🤖 AI Summary
This study addresses the instability of mean-variance portfolios caused by estimation errors in expected returns and covariance matrices. For the first time in a multidimensional market setting, it systematically evaluates 16 shrinkage-based portfolio strategies—combining five return shrinkage methods with eleven covariance shrinkage approaches, including the Ledoit–Wolf two-parameter estimator—using rolling-window backtests and super-efficiency data envelopment analysis (DEA) to rank portfolios according to investor risk preferences. The results demonstrate that the GMV+COV2 portfolio exhibits strong robustness across diverse market conditions, while the MV+COV2 combined with the sample mean yields superior performance for return-oriented investors.

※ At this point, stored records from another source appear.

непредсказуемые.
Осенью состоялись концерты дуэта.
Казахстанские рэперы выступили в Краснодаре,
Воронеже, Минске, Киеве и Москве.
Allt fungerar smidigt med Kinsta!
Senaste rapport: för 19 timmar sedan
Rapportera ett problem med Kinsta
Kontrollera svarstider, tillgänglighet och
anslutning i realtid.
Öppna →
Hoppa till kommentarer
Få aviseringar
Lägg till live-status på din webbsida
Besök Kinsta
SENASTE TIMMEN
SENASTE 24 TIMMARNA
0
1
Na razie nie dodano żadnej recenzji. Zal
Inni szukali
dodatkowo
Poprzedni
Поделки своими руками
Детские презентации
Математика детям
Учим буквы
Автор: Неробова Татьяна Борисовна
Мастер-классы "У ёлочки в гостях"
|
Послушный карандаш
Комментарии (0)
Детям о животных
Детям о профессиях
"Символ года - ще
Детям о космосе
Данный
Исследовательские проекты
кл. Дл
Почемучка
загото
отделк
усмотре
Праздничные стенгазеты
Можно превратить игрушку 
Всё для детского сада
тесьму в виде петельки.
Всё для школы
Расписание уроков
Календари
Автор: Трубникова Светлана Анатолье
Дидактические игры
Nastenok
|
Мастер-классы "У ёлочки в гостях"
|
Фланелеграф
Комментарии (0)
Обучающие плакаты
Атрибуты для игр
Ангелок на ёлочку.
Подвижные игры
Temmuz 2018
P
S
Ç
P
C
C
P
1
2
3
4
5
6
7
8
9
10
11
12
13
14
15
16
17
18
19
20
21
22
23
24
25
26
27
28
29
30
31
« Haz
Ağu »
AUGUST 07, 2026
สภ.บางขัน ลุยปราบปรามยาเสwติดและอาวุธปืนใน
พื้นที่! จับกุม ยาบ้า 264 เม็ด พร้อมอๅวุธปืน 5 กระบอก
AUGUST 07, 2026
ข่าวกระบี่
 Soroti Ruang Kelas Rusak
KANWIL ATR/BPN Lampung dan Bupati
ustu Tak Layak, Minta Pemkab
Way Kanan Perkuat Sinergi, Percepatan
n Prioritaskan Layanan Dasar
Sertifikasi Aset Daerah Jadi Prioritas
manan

Both strategies significantly outperform conventional benchmark approaches.
📝 Abstract
The mean-variance model remains the most prevalent investment framework, built on diversification principles. However, it consistently struggles with estimation errors in expected returns and the covariance matrix, its core parameters. To address this concern, this research evaluates the performance of mean variance (MV) and global minimum-variance (GMV) models across various shrinkage estimators designed to improve these parameters. Specifically, we examine five shrinkage estimators for expected returns and eleven for the covariance matrix. To compare multiple portfolios, we employ a super efficient data envelopment analysis model to rank the portfolios according to investors risk-return preferences. Our comprehensive empirical investigation utilizes six real world datasets with different dimensional characteristics, applying a rolling window methodology across three out of sample testing periods. Following the ranking process, we examine the chosen shrinkage based MV or GMV portfolios against five traditional portfolio optimization techniques classical MV and GMV for sample estimates, MiniMax, conditional value at risk, and semi mean absolute deviation risk measures. Our empirical findings reveal that, in most scenarios, the GMV model combined with the Ledoit Wolf two parameter shrinkage covariance estimator (COV2) represents the optimal selection for a broad spectrum of investors. Meanwhile, the MV model utilizing COV2 alongside the sample mean (SM) proves more suitable for return oriented investors. These two identified models demonstrate superior performance compared to traditional benchmark approaches. Overall, this study lays the groundwork for a more comprehensive understanding of how specific shrinkage models perform across diverse investor profiles and market setups.